Encenação | Tarina Quelho
Co-encenação, arte gráfica e
vídeo | Lucas Brandão
Dramaturgia | Mirella Façanha,
Tarina Quelho
Interpretação | Ivy Souza, Lucas
Wickhaus, Mirella Façanha, Raoni Garcia
Produção | Equem Égosta?
120 minutos | Maiores de 18
MEXE – 5º Encontro Internacional
de Arte e Comunidade
Teatro Carlos Alberto
21 Set 2019 | sab | 2019
A peça vai começar.

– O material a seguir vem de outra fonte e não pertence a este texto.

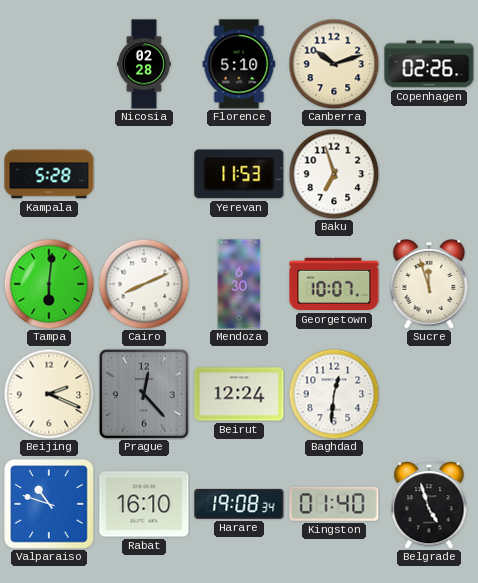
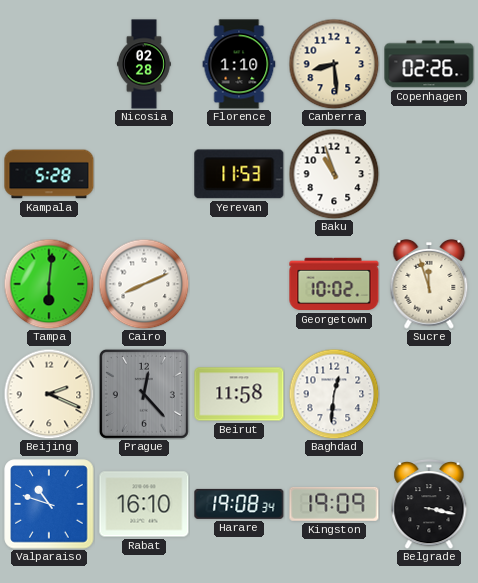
Florence: 5:10 -> 1:10
Canberra: 10:12 -> 8:29
Baku: 6:57 -> 10:57
Mendoza: 6:30 -> none
Georgetown: 10:07 -> 10:02
Beirut: 12:24 -> 11:58
Kingston: 01:40 -> 19:09
Belgrade: 4:57 -> 3:17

O público está
já instalado quando a plateia é invadida por quatro actores,
completamente encharcados, que começam a despir-se demoradamente
antes de subirem ao palco, Aí, espera-os uma enorme montanha de
cadeiras brancas que, em conjunto, irão empurrar até ao fundo de
cena, em busca de espaço, enquanto orgulhosamente se afirmam: “Nós!”
Neste artifício cénico, com tanto de simples como de impactante, se
condensa “Isto É Um Negro?”, peça teatral com dramaturgia de
Mirella Façanha e Tarina Quelho que propõe um conjunto de questões
radicadas no projecto colonialista e que, prolongadas no presente, se
inscrevem a sangue e dor com as palavras “segregação”, “xenofobia” e “racismo”.
Recuando cinco séculos e reflectindo
sobre a hedionda operação que transformou milhões de pessoas em
carga e as transportou de um continente para outro, há uma actriz
que pede licença para usar o palco e, desassombradamente, dá uma
lição de História. Mas há também um assertivo branco que “é
preto há dois anos, noventa dias e vinte e uma horas”, um jovem que, além de negro, é “bicha” ou uma mulher negra que, como num
espectáculo de “stand up comedy”, debita um sem número de
anedotas de pretos. Representando um modelo social inusitadamente
abrangente, estas são algumas das figuras criadas pelos actores e
que, em sketches intensos e plenos de humor, vão de mãos dadas
com o público ao encontro das respostas possíveis à questão
fulcral.
Precariamente equilibrado na ténue
linha que separa a realidade da ficção, “Isto É Um Negro?”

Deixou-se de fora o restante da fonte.